• **Exercise instructions**
When you find the line with "17.02.11 15:22" among the records below, reproduce it and each line after it exactly, ending with the line with "Helsingin kaupungin".

================================

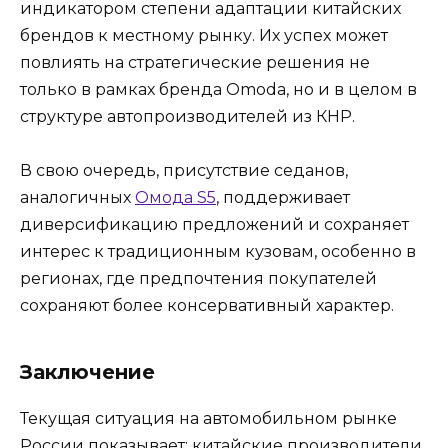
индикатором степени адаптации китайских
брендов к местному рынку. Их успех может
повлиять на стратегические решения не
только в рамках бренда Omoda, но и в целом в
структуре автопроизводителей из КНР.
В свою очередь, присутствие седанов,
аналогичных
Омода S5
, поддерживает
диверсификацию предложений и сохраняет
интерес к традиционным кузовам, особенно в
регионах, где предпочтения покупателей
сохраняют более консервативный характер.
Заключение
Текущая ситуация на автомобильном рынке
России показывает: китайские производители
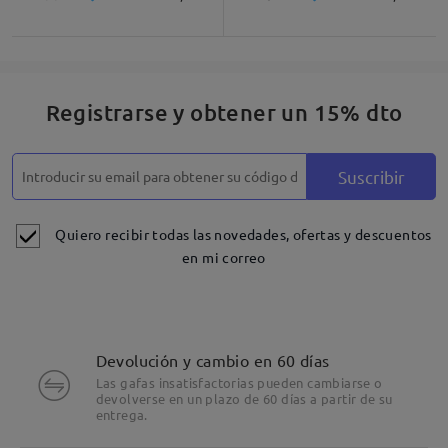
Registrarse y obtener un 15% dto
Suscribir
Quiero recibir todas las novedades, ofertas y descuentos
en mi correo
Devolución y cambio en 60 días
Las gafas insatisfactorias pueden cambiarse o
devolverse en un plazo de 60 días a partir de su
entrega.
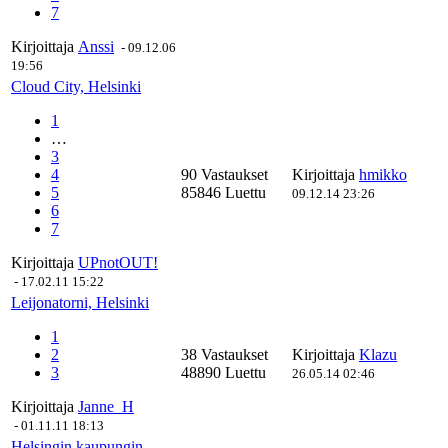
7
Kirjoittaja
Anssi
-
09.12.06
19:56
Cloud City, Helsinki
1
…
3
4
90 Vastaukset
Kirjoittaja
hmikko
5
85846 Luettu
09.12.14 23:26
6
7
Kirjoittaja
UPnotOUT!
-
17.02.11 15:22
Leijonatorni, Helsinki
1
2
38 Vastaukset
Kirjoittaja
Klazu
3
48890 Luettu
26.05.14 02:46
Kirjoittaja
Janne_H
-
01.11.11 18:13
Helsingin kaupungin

================================

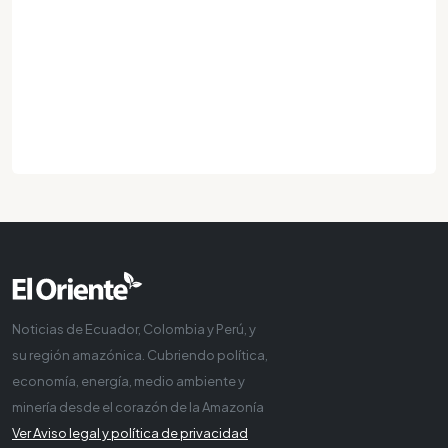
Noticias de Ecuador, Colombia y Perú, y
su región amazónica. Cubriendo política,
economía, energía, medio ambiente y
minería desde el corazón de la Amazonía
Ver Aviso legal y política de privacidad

================================

• **Exercise response**
17.02.11 15:22
Leijonatorni, Helsinki
1
2
38 Vastaukset
Kirjoittaja
Klazu
3
48890 Luettu
26.05.14 02:46
Kirjoittaja
Janne_H
-
01.11.11 18:13
Helsingin kaupungin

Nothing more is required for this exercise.